Roof rack + cushion?
Maybe not in a sleet storm. Gnu Guy will concur. Been there, done that.
Without the benefit of socks.
I was thinking about Hauptys idea for a new Hadrians Ditch, with which England could somehow both capture Scotlands excess rainwater AND maintain a safe border crossing post devolution. It could work. We may need something there as Europe insists its new member states (as a free Scotland would become) have open borders for all Europeans to travel without 'impediment' (read 'passport controls'). What better border control than a fast flowing ditch full of freezing cold Scottish mineral water?
After all, our ditch full of English mineral water has been doing a grand job of holding back the French these past 1000 years. The English Channel does all the work really.
The cannon fire is just for fun.
A young college student drops out of his normal life, gives away all he has and leaves home and family behind for a life on the road to the Alaskan wilderness.
Where he discovers an abandoned bus, parked in the middle of nowhere on a high plateau.
All this time I have been wondering how the hell that bus came to be where he found it. Now I know.
It was rented by 15 Japanese tourists off a cruise ship...
Forgot to mention, I found this time lapse video of the record snowfall in Anchorage. It's from the ADN.com news website.

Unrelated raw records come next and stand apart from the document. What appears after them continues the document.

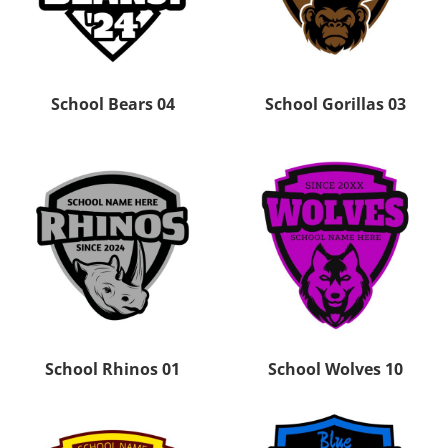
School Bears 04
School Gorillas 03
School Rhinos 01
School Wolves 10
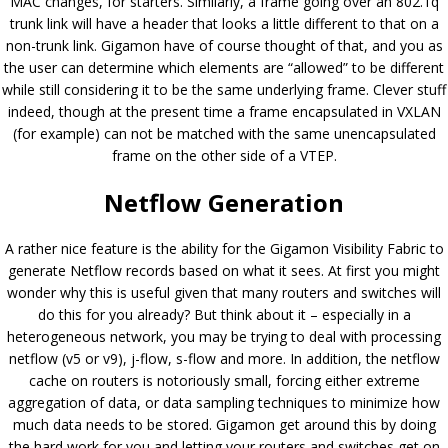
MAC changes, for starters. Similarly, a frame going over an 802.1q
trunk link will have a header that looks a little different to that on a
non-trunk link. Gigamon have of course thought of that, and you as
the user can determine which elements are “allowed” to be different
while still considering it to be the same underlying frame. Clever stuff
indeed, though at the present time a frame encapsulated in VXLAN
(for example) can not be matched with the same unencapsulated
frame on the other side of a VTEP.
Netflow Generation
A rather nice feature is the ability for the Gigamon Visibility Fabric to
generate Netflow records based on what it sees. At first you might
wonder why this is useful given that many routers and switches will
do this for you already? But think about it – especially in a
heterogeneous network, you may be trying to deal with processing
netflow (v5 or v9), j-flow, s-flow and more. In addition, the netflow
cache on routers is notoriously small, forcing either extreme
aggregation of data, or data sampling techniques to minimize how
much data needs to be stored. Gigamon get around this by doing
the hard work for you and letting your routers and switches get on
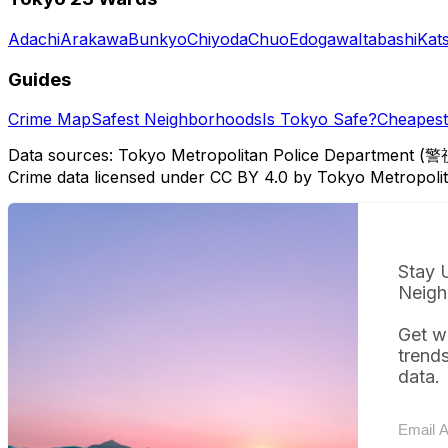
Adachi
Arakawa
Bunkyo
Chiyoda
Chuo
Edogawa
Itabashi
Kat
Guides
Crime Map
Safest Neighborhoods
Is Tokyo Safe?
Cheapest 
Data sources: Tokyo Metropolitan Police Department (警
Crime data licensed under CC BY 4.0 by Tokyo Metropol
Stay 
Neigh
Get w
trend
data.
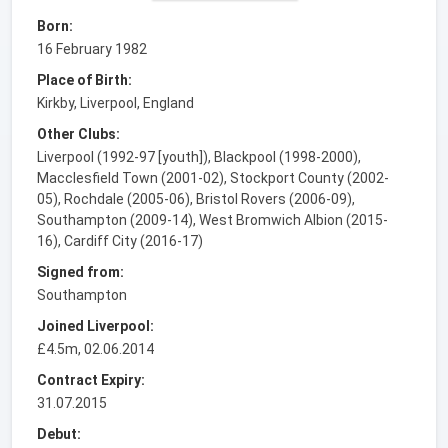
Born:
16 February 1982
Place of Birth:
Kirkby, Liverpool, England
Other Clubs:
Liverpool (1992-97 [youth]), Blackpool (1998-2000),
Macclesfield Town (2001-02), Stockport County (2002-
05), Rochdale (2005-06), Bristol Rovers (2006-09),
Southampton (2009-14), West Bromwich Albion (2015-
16), Cardiff City (2016-17)
Signed from:
Southampton
Joined Liverpool:
£4.5m, 02.06.2014
Contract Expiry:
31.07.2015
Debut:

Anyone who loves a snow plow will just ADORE this....
Link
Thank you.
We've got a long string bean of a storm going over us today. The clouds are just lined up for hundreds of miles along a front which is nearly stationary. The rain if coming up from nearly straight south and nearly all the way to LA. It's been raining now for nearly 8 hours and we only have 0.17". But, it may keep it up for another 8 hours.
Got to go watch the first two hours of the newest Deadliest Catch. More later.
I made a mini greenhouse with some plastic and small pvc pipe to cover my row of peas. Almost 2 inches high now and still thriving. Rain moving in for tonight and tomorrow, so no more frost predicted for a few days.
Odd weather. Up to 90 and then the next week down in the 20s. Most of Iowa set record highs during March and the first part of April. Now it is more back to normal, but still somewhat warmer than usual.
Anything in the local news about the two Coasties shot to death in Kodiak?,
We will just have to wait and see what happened Kodiak. Double murders are all too common, but to have it happen in a secure facility like a Coast Guard Station must be pretty rare: rarer than thunder in Livermore.
The first episode of Deadliest Catch, Season 8, looks like it will be a rough season. I'll just have to keep watching to find out what happened there too.
The civilian could have been somebody who worked for the Coast Guard.
Yikes on the homicide. I hope they find the perpetrator.
Glad to be back in WU land... WU hated me apparently for the week. Oh well.. I'm back (for now).
It's 81F/28C here, funny, heat index shows up at 83F/28C. Dutch Harbor? Close to 28, but 28F not 28C.